Simply stated, we have an immigration system that is failing.  Madison’s test of increasing the wealth and strength of the community is not being met.

RAISE ACT

The RAISE ACT is the brainchild of Tom Cotton, US Sen. from Arkansas.  He has an impressive background as an American.  After attending law school at Harvard, he served as an officer in Iraq and Afghanistan with the airborne.  His decorations include the bronze Star and a Ranger tab.

Here is how the act works. First is very similar to the immigration acts of Canada and Australia.  When people apply to immigrate, they are given an easy to calculate score on a scale from 0 to 100. This is based on education, age, job salary, investment ability, English language skills, and any extraordinary achievements.

Then twice a year, a US citizenship the immigration service would invite the top scores to complete their application and it would invite enough high-scoring applicants to fill the current 140,000 annual employment-based green card slots.

This program would end unlimited chain migration.
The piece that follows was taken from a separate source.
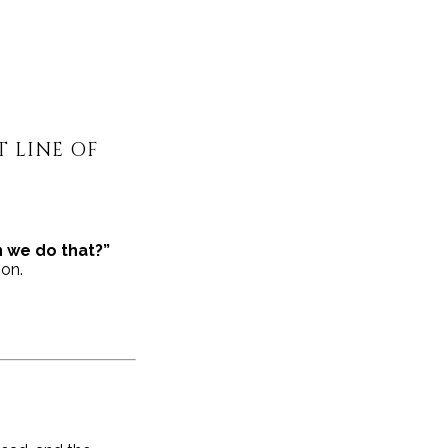
 LINE OF
 we do that?”
ion.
It would remove quotas per country for high skilled applicants that are shut out of the process because of their country of origin. Finally, it caps the number of refugees offered permanent residence to 50,000 per year.

The net result would be an annual immigration pool that be younger, higher skilled, and ready to contribute to our economy without using welfare as more than half the current immigrant households do today.  We would stop importing millions of unskilled workers to take jobs from current blue-collar Americans and undercut their wages.

DACA

Obama illegally immigrated 700,000 people into this country and put them into a legal limbo. His act was illegal since the Constitution specifically designates the power and the responsibility for all immigration to the Congress of the United States and not to the Executive branch.

No one wants to send these kids back… However, a compromise must be made since they are here illegally and unfortunately because our president was irresponsible. There are two alternatives –

  1. We can grant citizenship to all the DACA people that have been law-abiding productive citizens. However, this would legalize chain migration of their parents, the very people who created the problem by bringing the kids here illegally.
  2. Pair any attempt to codify DACA with reform of the green card system to protect American workers. This means that chain migration must be ended.

CONCLUSION

Citizenship is the most cherished thing our nation can bestow upon new immigrants. The government should treat this citizenship in a way that puts the interest of our current citizens first and welcome those who are best prepared to handle the duties of citizenship and contribute positively to our country.  When this happens, Americans will start again trusting the leadership. The, Senator Tom Cotton RAISE program should be supported since it seems to have solved most if not all of the problems associated with our current dated 1965 Act on immigration.